Blake alerted me that tonight's Jeopardy (the TV game show) had a question that mentioned Firefox so I TiVo'd it (actually, my wife did) and thought I'd share it with you all.
The "answer" (for those of you who don't know, on this game show, the host gives the answers and the contestants have to give the question) was "I'm now using the Firefox web browser that got its start from this Time Warner company's Netscape division." None of the contestants had the question. The correct response would have been "What is AOL?"

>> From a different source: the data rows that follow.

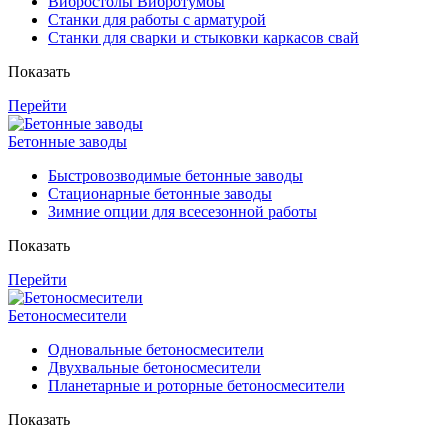
Вибростолы Вибротумбы
Станки для работы с арматурой
Станки для сварки и стыковки каркасов свай
Показать
Перейти
Бетонные заводы
Быстровозводимые бетонные заводы
Стационарные бетонные заводы
Зимние опции для всесезонной работы
Показать
Перейти
Бетоносмесители
Одновальные бетоносмесители
Двухвальные бетоносмесители
Планетарные и роторные бетоносмесители
Показать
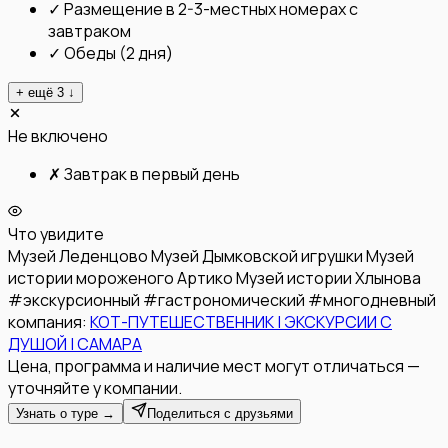
✓
Размещение в 2-3-местных номерах с
завтраком
✓
Обеды (2 дня)
+ ещё
3
↓
Не включено
✗
Завтрак в первый день
Что увидите
Музей Леденцово
Музей Дымковской игрушки
Музей
истории мороженого Артико
Музей истории Хлынова
#
экскурсионный
#
гастрономический
#
многодневный
компания:
КОТ-ПУТЕШЕСТВЕННИК | ЭКСКУРСИИ С
ДУШОЙ | САМАРА
Цена, программа и наличие мест могут отличаться —
уточняйте у компании.
Узнать о туре →
Поделиться с друзьями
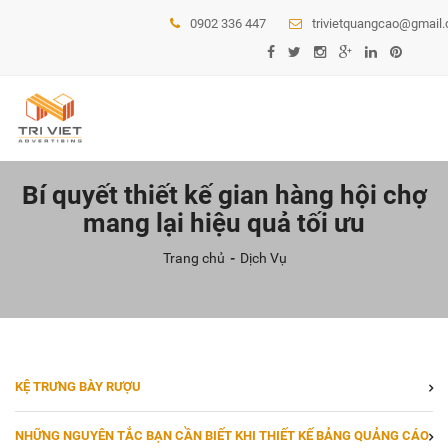
0902 336 447
trivietquangcao@gmail
Bí quyết thiết kế gian hàng hội chợ
mang lại hiệu quả tối ưu
Trang chủ
Dịch Vụ
KỆ TRƯNG BÀY RƯỢU
NHỮNG NGUYÊN TẮC BẠN CẦN BIẾT KHI THIẾT KẾ BẢNG QUẢNG CÁO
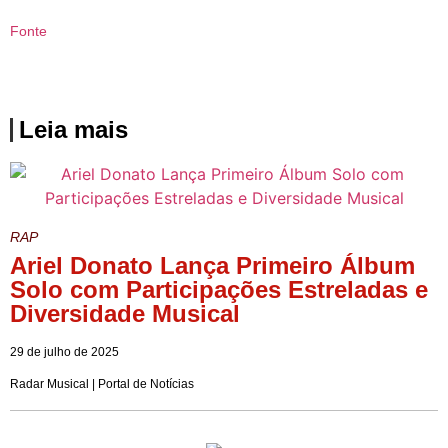
Fonte
Leia mais
RAP
Ariel Donato Lança Primeiro Álbum
Solo com Participações Estreladas e
Diversidade Musical
29 de julho de 2025
Radar Musical | Portal de Notícias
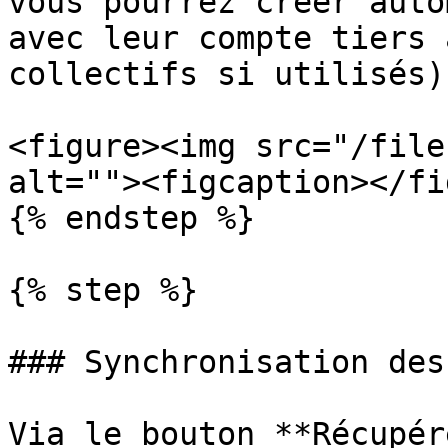
vous pourrez créer auto
avec leur compte tiers 
collectifs si utilisés)

<figure><img src="/file
alt=""><figcaption></fi
{% endstep %}

{% step %}

### Synchronisation des
Via le bouton **Récupér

Yes, it's trivia. But, it's mainstream trivia, and Jeopardy probably has quite a large audience of somewhat smarter than average viewers so it's good publicity and shows that we're definitely entering the mainstream.
Posted by asa at May 18, 2005 07:14 PMAnyone got the video clip?
Posted by: Robert Accettura on May 18, 2005 07:42 PMNice! Believe it or not, the answer and question are correct.
Firefox first started as Phoenix 0.1 on September 23, 2002 by Mozilla developers who was working for AOL's Netscape division at that time. AOL shut down the division on July 15, 2003 which led to the Mozilla Foundation today. The name Firefox wasn't used until 0.8 version, but basically Firefox is the same Phoenix browser but better.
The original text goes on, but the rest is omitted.